There’s a reason that everybody is so excited. Artificial Intelligence aims to do exactly what its name implies; it empowers machines with human-like, “intelligent” attributes. Sounds straight forward enough; however, when everyone starts claiming to use “Artificial Intelligence” in their business solutions, the definition of AI becomes harder to nail down.

Before jumping in headfirst to try and identify the true from the fake, it is first critical to understand what the AI landscape looks like and the core problems that AI businesses are trying to solve. At a very high level, you could say that AI as a technology seeks to provide solutions in three general areas:


These three areas represent what has been traditionally seen as “intelligent” attributes.

Whether it be through sight, taste, smell, touch, or sound, as an intelligent human being we have the ability to perceive and make sense of the world around us. This is the first problem that AI solutions tackle. With a rapidly expanding Internet of things (IoT) and innovations in sensor-based technology the way has been paved for machines to develop this same capability. A common example of these perception techniques are virtual assistants like Apple’s Siri, Amazon’s Alexa, or Google’s personal assistant. Using a method called Natural Language Processing (NLP) these virtual assistants can understand when you talk to them and respond accordingly. One major end goal of AI is for machines to be able to sense and operate with a deep and contextual understanding of their environment.

Another area that has previously differentiated human beings from machines is our ability to reason logically and critically. Up until now, machines have been governed by extensive rule based systems that were meticulously written, updated, and edited so that machines would know what to do. Advancements in statistical techniques—aptly named machine learning—have provided a different approach by using supercomputing power to process massive amounts of data. Using this method, data scientists can create software that looks for trends in data and effectively “learns” for itself. The applications for machines who can learn in this manner are endless.

Our ability to physically act for ourselves is something that we have been trying to give to machines for a long time. Previous efforts in robotics have been successful in programing machines to perform specific tasks; however, it’s only recently that the idea of completely autonomous machines has become realizable.
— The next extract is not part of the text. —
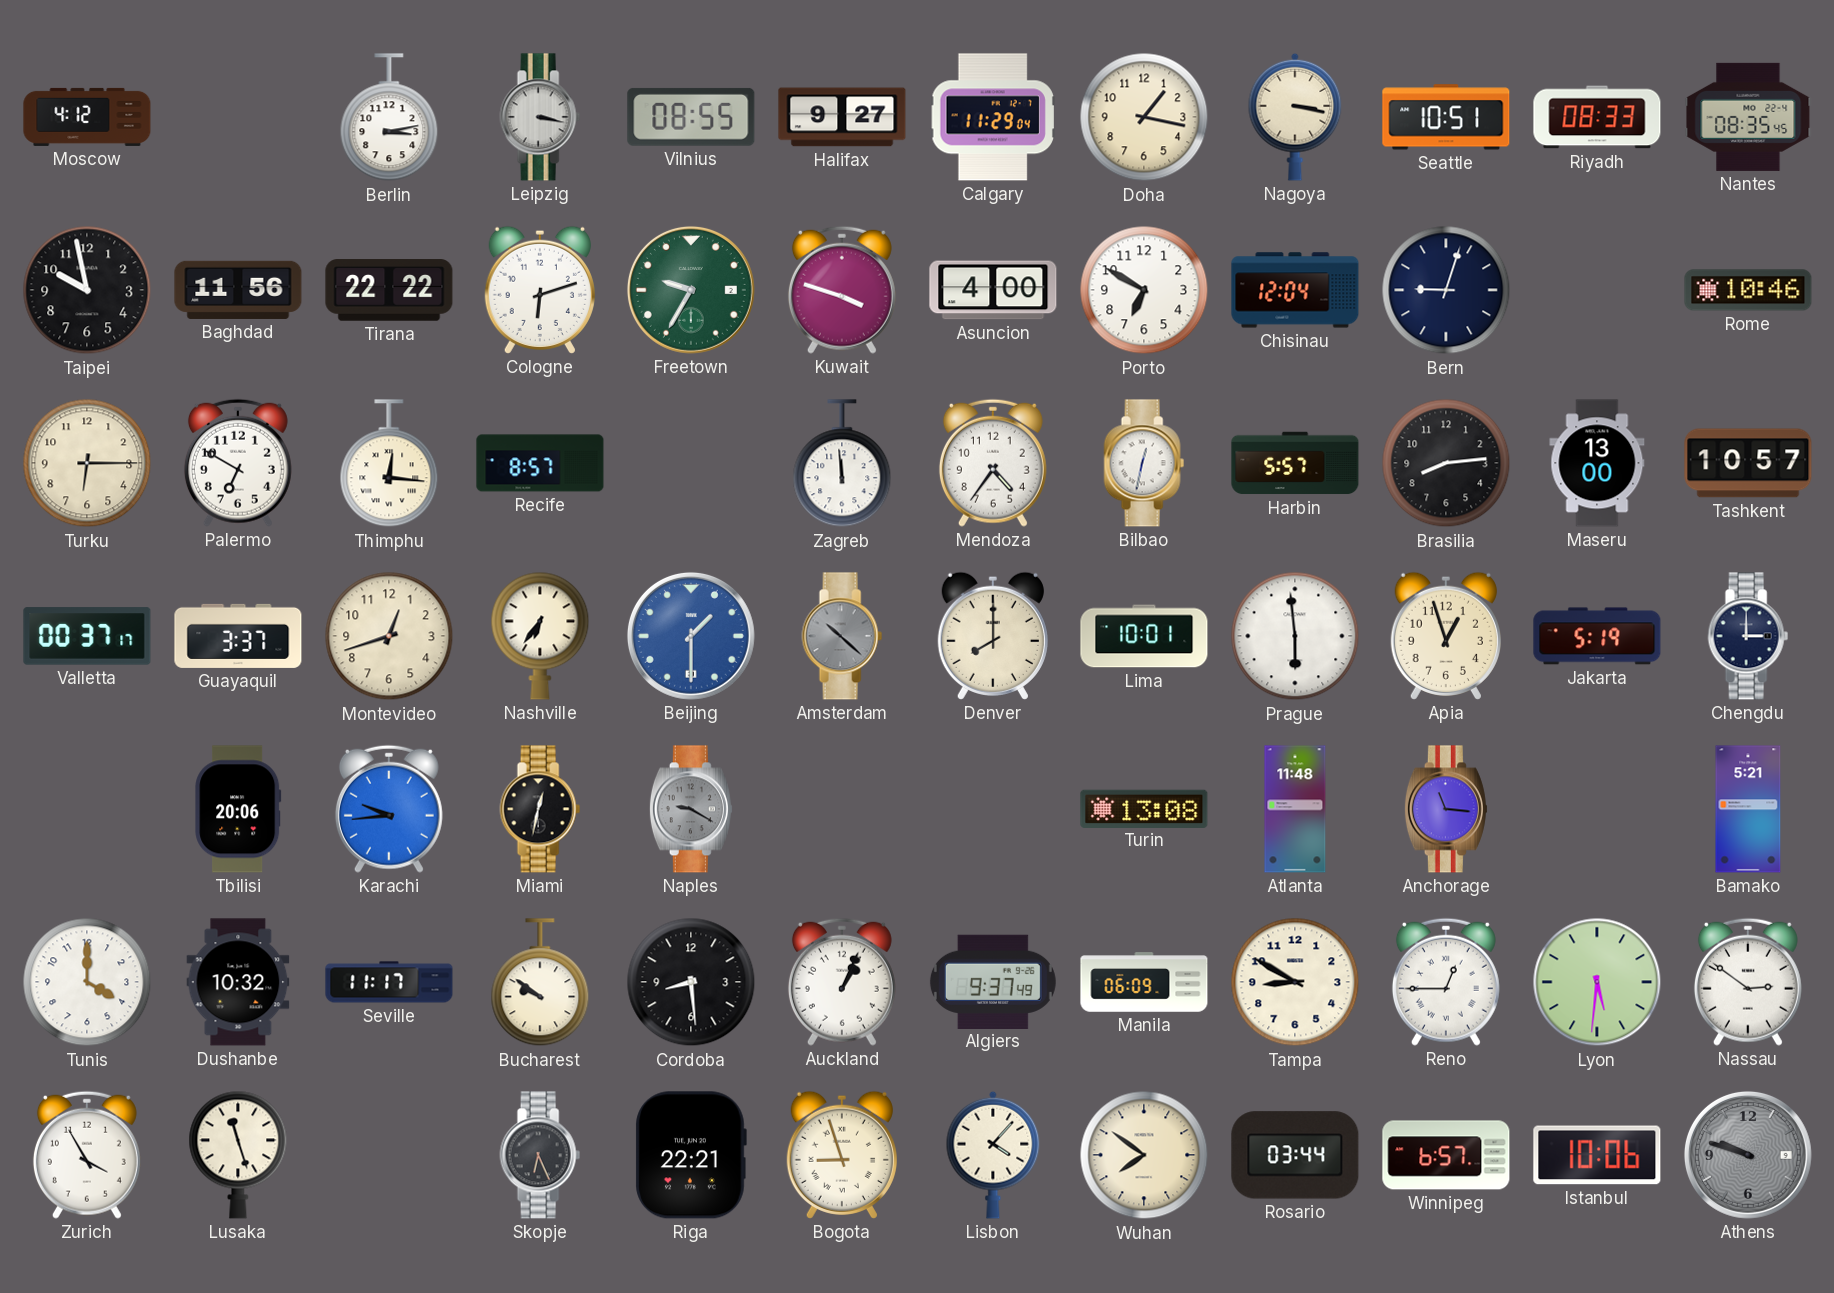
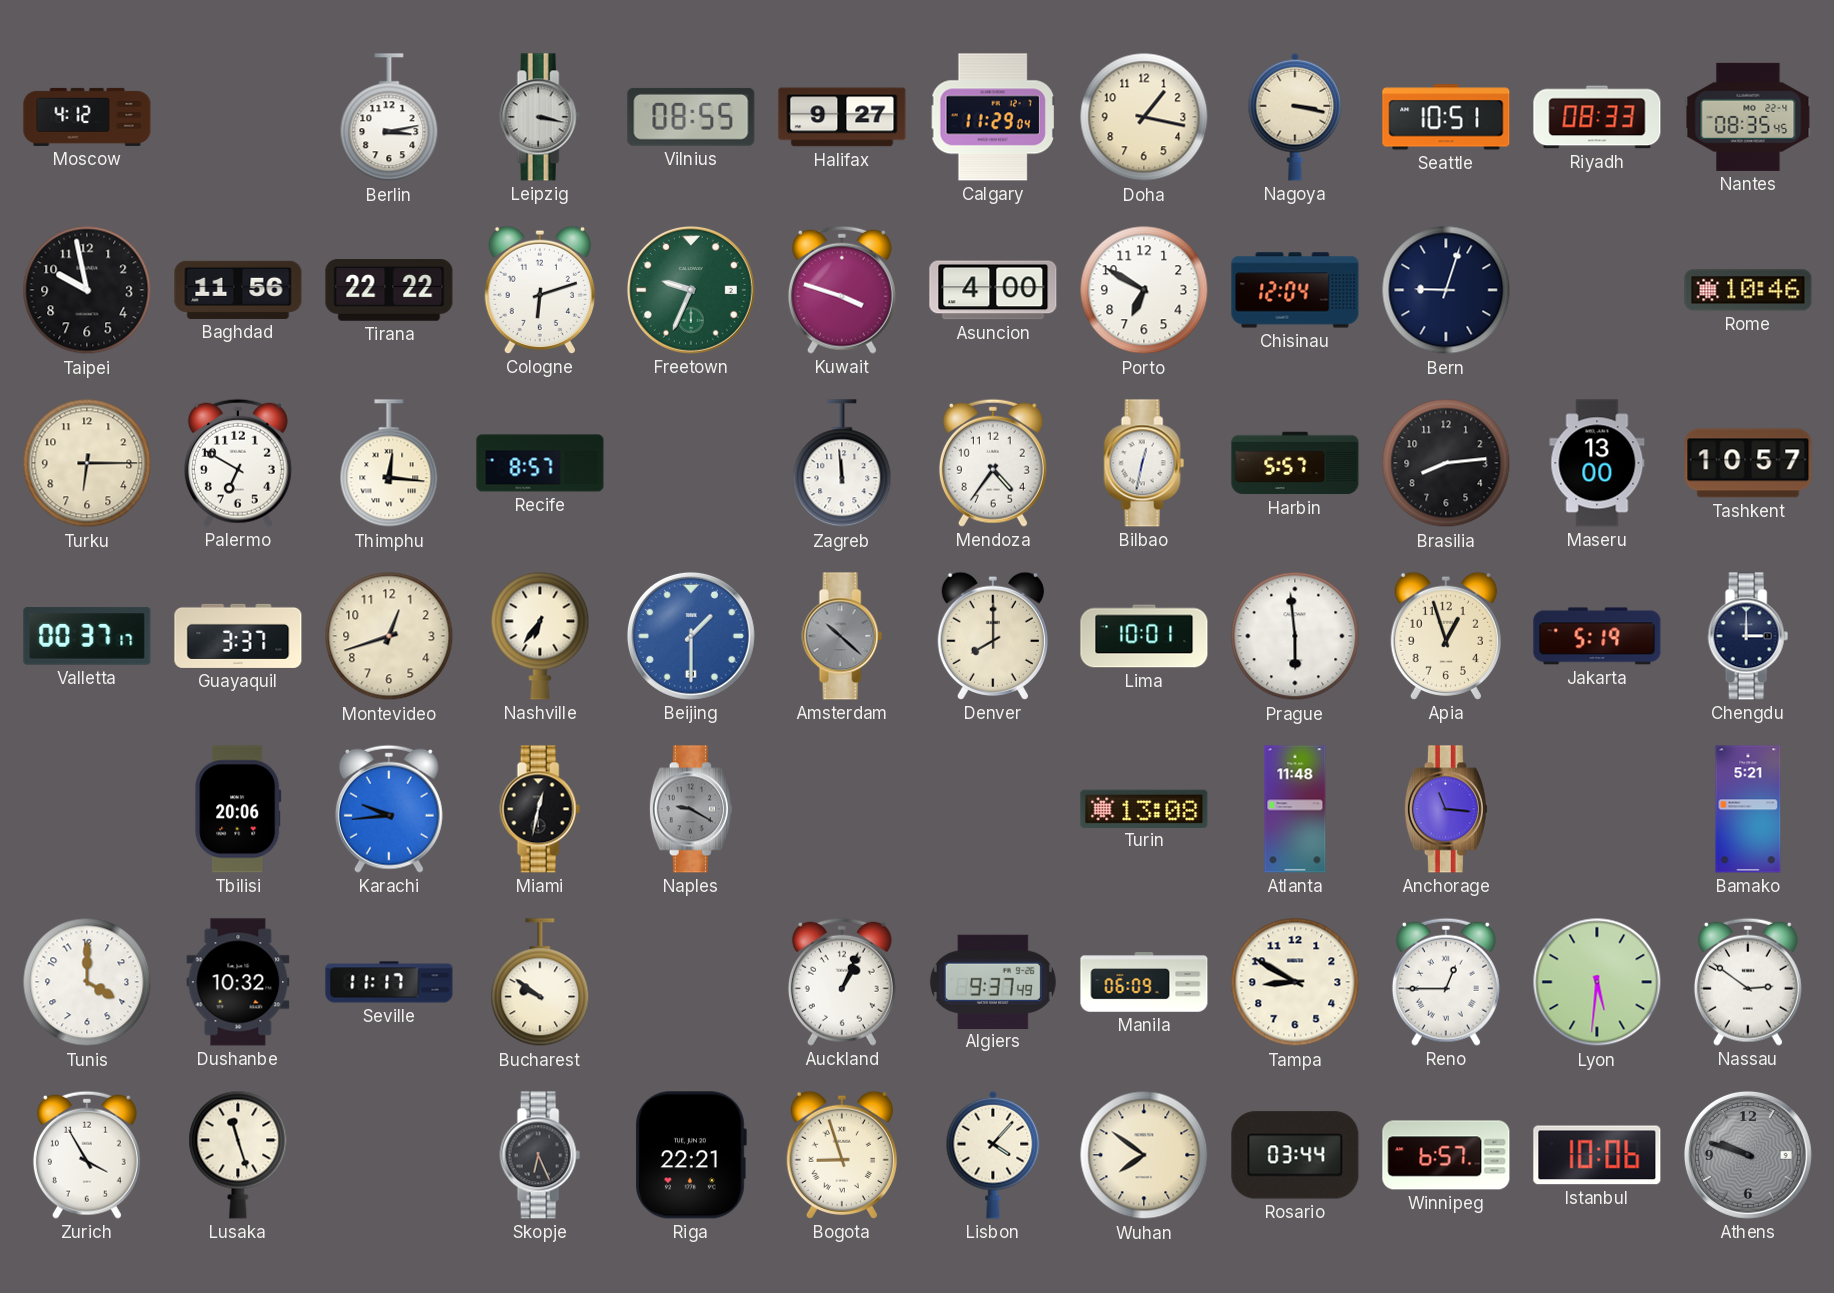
Freetown: 9:35 -> 9:34
Cordoba: 8:29 -> none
The most popular instance of this, of course, is the race to create self-driving cars by tech giants, automobile manufacturers, and startups alike. AI has the potential to enable machines that respond in real time and perform actions that have been previously thought to be too complex.
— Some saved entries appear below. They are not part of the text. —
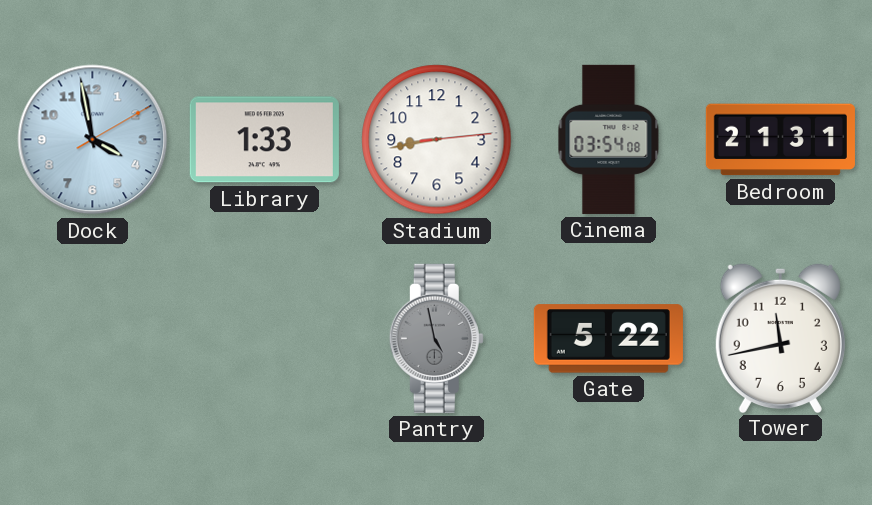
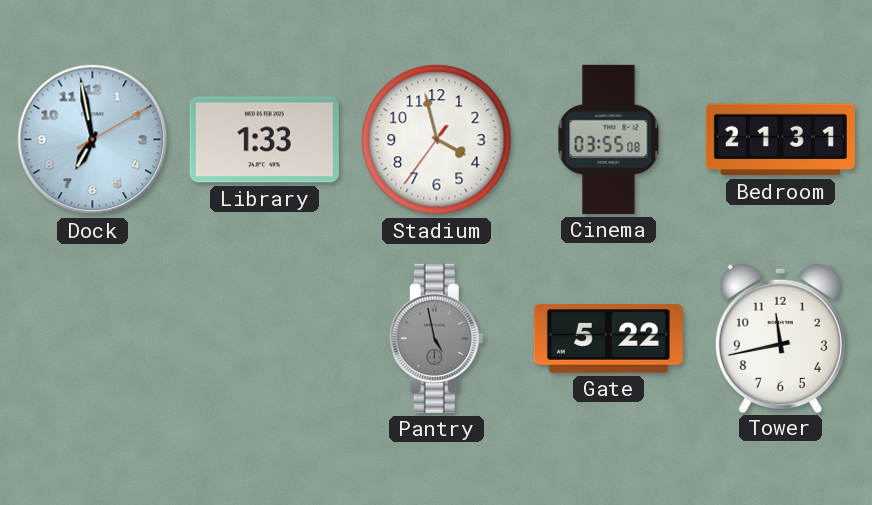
Dock: 3:58 -> 6:58
Stadium: 8:43 -> 3:57
Cinema: 03:54 -> 03:55
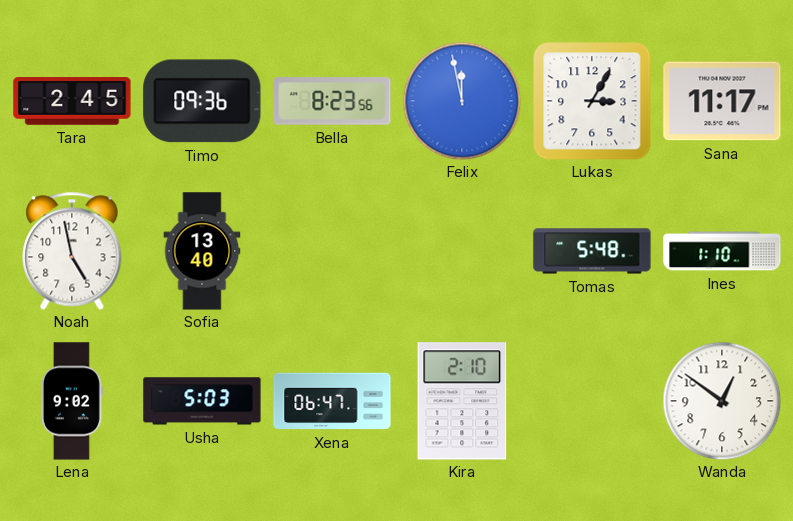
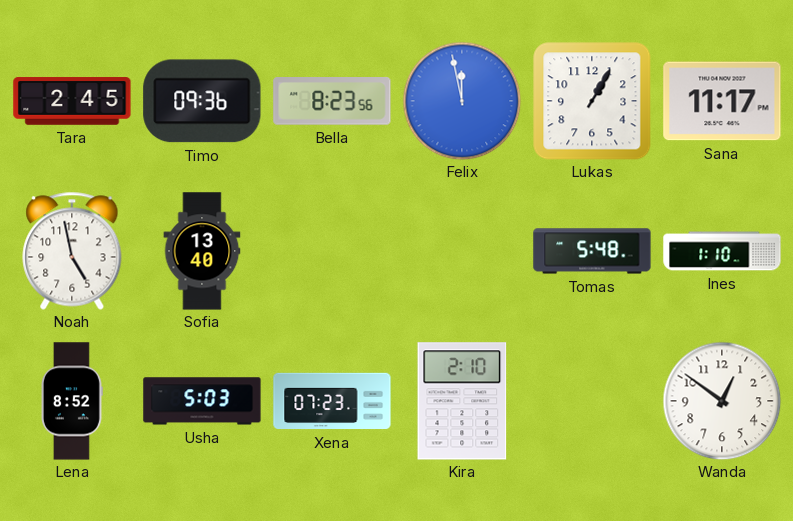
Lukas: 3:05 -> 1:05
Lena: 9:02 -> 8:52
Xena: 06:47 -> 07:23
These three areas—perception, reasoning, and action—broadly represent the overarching goals of the AI movement and illustrate its massive potential for application and growth. It’s evident that the blanket term AI can be used across industries, technologies, and circumstances. By understanding the basic goals of this movement at a high-level, we can save ourselves from getting bogged down in the details and be better suited to make sense of the hype.